The latest installment is the best introduction to the series since the original Sims was created. Creating a Sim is easier than ever, the tutorials and management are simplistic and fairly quick, and the UI is clean and organized; at least to new players. If you are an older player, all of this might seem watered-down, and the divergence from the original formula and menu UI, might seem more of a hassle than you had hoped for when the game was first announced. Though the game does go to great lengths to allow players to implement much of the Sims 3 UI and gameplay as possible.
Everyone knows that the Sims 4 base-release is just the starting template of what will be a massive shopping season of Sims 4 DLC and other offerings. Older players may be hoping that some of the ‘missing’ features and details from other Sims games could be on their way to the Sims 4, but since none are detailed yet, we can only report on what was included in the original download.
What players will find in this new installment are amazingly adaptive and intuitive Sims to control, love and explore. New improvements like multitasking makes assigning tasks to your Sims quick and painless, and makes it much easier to manage more than one Sim in a household. This new feature lets your Sims workout or level up a skill while also talking and interacting with others in the room. It’s a wonderful addition and makes everything seem much more natural and realistic.
I loved the new Sim Creator and the new building/construction user interface. Pre-made room templates, plenty of sub-categories to find specific items to add to your home, and other terrific UI mapping features make decorating and remodeling your domicile easier than ever.
The characteristics, traits, personalities and aspirations that you can implement on your Sim is awe-inspiring from a creative standpoint. It is now easier than ever to create a Sim with a specific personality in mind, or to re-create a personality that you may know in real life. I found re-creating personalities, modeled after my friends, to be the most amusing. Anything from “hates children” to “materialistic” adds specific personality traits to each created Sim that will become important tasks later on. Adjusting a Sims’ outward appearance is also easier and much more streamlined, though older players may prefer earlier installments of the Sims Creator.

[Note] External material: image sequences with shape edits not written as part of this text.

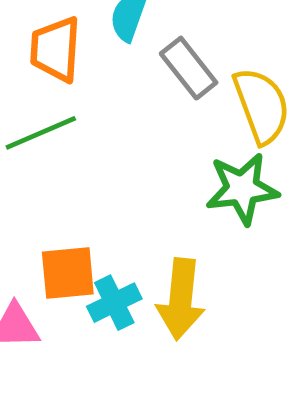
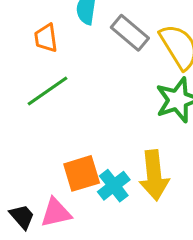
orange trapezoid: (55, 49) -> (46, 38), size x0.7

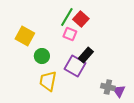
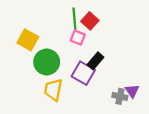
green line: (67, 17) -> (74, 19), turned -36
green circle: (42, 56) -> (47, 62), size x1.5
purple triangle: (119, 91) -> (132, 91), moved

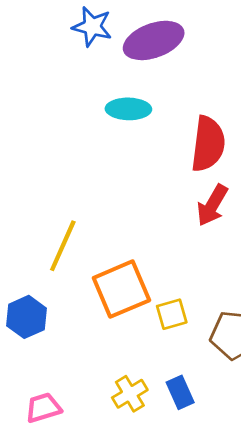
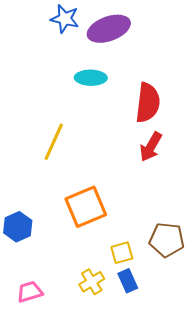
yellow line: (63, 246) -> (54, 142), moved
yellow square: (172, 314) -> (122, 253), moved

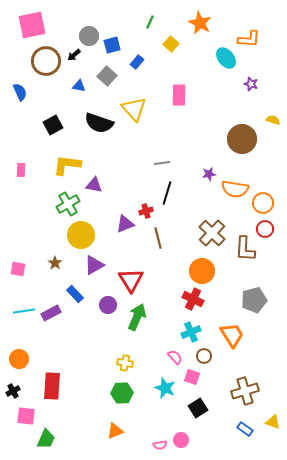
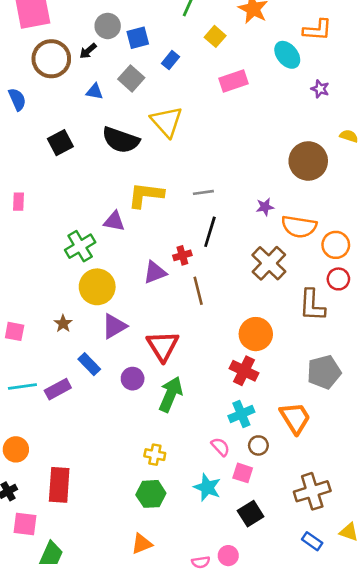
pink rectangle: (179, 95) -> (233, 81), moved, turned 70
yellow L-shape: (67, 165) -> (146, 195), moved
brown cross: (212, 233) -> (269, 263), moved

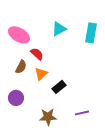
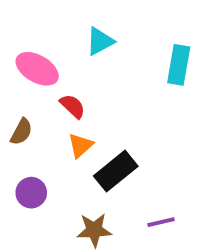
cyan triangle: (59, 29) -> (100, 41), moved
brown semicircle: (21, 67) -> (21, 132), moved
black rectangle: (59, 87) -> (116, 171), size x1.5

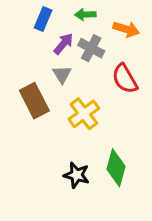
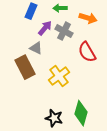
gray triangle: (62, 74) -> (36, 48), moved, turned -32

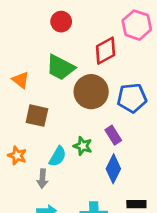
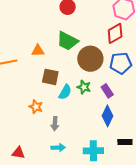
red diamond: (106, 51) -> (115, 33), moved
orange triangle: (21, 80) -> (38, 51), turned -40
green star: (83, 146) -> (84, 87), moved
cyan semicircle: (58, 156) -> (65, 92), moved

The social and personal “Gallery” is a feature that I think both new and experienced players will truly enjoy. You can upload and store your Sims (or the entire families that you create) to share or use whenever you need them into a cloud-like staging area. Maxis also added a much needed search-bar to the UI, making it much easier to find specific items that you would like to add, or need for a specific quest or job.
Depending on the personality and aspirations of your Sim, your avatar will have wants and needs that you will have to attend to throughout the day. This could be as simple as “admire art” to as complicated as “admire art on a date at the museum.” By fulfilling these wants and needs each Sim will be rewarded with points that you can use later-on to buy one-time use potions, items, and other quick fixes that you will find useful to combat many of the Sims’ daily problems.
Sims 4 is a remarkable addition to the franchise, but since it lacks the same downloadable content offerings of its predecessors, it could come across as incomplete to older players. No developer can please everyone, and with a franchise as expensive as the Sims, there will never be a perfect game that can be both perfect for new gamers, and fit for pro-Sim players. This installment felt like the developers were more focused on teaching and attracting new players, rather than building on the player-base that may have been already familiar with the game. To me, that’s a decision not a problem, at least in regards to reviewing the game.
I personally really enjoyed my time with the Sims 4, the multitasking and sharing abilities that were added makes playing larger households much easier, and a lot less trivial, when managing the day-to-day operations. If you are new, or fairly new to the series and are looking for a jumping-in installment, this would be the perfect opportunity to do so. If you are a seasoned vet that is on the fence, you could probably wait until more DLC is released.
Either way Sims 4 was entertaining, challenging and a lot of fun to experience. It’s amazing to witness what Maxis can do with the AI and construction elements with each new installment and if you are a fan of the series there is still a lot to love.